((

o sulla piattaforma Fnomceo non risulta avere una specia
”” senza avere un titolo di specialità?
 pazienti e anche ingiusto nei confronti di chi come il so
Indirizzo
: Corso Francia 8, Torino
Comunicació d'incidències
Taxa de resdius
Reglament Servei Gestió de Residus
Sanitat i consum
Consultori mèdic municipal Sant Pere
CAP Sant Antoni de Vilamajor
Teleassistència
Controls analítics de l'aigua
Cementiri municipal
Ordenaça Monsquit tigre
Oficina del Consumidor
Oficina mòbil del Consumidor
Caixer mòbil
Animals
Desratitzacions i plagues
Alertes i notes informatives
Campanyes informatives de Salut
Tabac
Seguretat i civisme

))
((

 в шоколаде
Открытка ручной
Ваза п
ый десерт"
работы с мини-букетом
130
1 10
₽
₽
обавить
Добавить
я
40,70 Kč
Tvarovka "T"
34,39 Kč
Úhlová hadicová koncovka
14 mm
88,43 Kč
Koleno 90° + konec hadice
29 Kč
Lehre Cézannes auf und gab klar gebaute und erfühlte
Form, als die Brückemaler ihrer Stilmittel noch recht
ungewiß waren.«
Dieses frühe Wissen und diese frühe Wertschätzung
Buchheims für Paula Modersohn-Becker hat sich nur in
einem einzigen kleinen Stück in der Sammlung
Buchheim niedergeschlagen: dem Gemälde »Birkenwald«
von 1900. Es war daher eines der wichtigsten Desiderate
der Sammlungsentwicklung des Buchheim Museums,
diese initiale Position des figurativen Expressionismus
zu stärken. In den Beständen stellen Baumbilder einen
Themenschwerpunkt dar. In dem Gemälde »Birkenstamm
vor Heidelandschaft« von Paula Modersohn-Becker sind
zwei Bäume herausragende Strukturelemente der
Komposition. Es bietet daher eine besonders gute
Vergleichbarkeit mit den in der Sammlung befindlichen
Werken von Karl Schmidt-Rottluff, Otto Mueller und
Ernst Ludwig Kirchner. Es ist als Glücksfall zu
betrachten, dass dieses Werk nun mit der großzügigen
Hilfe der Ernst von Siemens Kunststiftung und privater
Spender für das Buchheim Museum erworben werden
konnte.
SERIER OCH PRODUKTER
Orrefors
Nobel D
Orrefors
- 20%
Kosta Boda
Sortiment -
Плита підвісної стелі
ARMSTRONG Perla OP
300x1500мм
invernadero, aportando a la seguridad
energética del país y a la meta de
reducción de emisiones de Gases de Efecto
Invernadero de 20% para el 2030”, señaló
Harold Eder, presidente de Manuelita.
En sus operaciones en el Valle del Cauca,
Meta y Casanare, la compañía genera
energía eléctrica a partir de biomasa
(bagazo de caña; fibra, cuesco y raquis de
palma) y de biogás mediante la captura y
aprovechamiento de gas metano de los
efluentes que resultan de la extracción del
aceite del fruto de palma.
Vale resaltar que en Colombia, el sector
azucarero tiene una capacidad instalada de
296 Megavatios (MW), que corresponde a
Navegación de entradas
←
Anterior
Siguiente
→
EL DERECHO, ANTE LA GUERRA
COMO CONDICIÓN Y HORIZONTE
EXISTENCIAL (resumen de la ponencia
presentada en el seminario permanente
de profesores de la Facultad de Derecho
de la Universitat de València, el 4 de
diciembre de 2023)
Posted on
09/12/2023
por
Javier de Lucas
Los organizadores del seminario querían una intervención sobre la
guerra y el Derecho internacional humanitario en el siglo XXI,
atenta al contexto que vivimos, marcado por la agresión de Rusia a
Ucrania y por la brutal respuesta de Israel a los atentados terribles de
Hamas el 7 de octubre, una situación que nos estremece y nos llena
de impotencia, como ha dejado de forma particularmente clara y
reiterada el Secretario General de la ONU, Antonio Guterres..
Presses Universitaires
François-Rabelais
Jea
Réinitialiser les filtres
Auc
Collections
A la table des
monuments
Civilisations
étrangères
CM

))
((

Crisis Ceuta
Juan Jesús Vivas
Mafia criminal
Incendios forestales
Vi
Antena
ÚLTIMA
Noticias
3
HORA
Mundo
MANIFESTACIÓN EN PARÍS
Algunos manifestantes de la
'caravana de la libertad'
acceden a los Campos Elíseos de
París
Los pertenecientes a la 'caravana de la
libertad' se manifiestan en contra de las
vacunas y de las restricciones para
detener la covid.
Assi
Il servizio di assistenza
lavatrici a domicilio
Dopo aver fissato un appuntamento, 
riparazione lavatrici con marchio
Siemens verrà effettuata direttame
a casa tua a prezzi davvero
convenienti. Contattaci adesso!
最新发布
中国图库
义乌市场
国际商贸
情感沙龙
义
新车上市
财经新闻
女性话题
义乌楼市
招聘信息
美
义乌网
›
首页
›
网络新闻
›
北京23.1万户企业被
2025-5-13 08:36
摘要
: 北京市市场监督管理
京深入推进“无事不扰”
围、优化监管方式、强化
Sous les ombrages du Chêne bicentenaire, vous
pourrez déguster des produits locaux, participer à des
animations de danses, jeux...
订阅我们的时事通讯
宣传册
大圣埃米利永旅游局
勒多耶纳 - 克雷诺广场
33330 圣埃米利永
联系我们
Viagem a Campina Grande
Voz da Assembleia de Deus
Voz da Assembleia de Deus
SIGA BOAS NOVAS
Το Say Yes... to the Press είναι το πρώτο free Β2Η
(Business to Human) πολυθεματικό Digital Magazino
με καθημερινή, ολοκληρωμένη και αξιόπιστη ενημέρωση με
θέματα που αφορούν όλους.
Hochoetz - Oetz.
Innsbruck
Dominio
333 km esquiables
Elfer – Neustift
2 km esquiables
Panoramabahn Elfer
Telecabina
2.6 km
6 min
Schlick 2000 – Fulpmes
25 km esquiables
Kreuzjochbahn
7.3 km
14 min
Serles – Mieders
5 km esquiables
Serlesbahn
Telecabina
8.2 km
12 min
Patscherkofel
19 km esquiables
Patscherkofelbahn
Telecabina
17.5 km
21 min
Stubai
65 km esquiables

))

*What to work on:* Please return a copy of each line in the entries that has the string "avere".

*Solution to this problem:*
o sulla piattaforma Fnomceo non risulta avere una specia
”” senza avere un titolo di specialità?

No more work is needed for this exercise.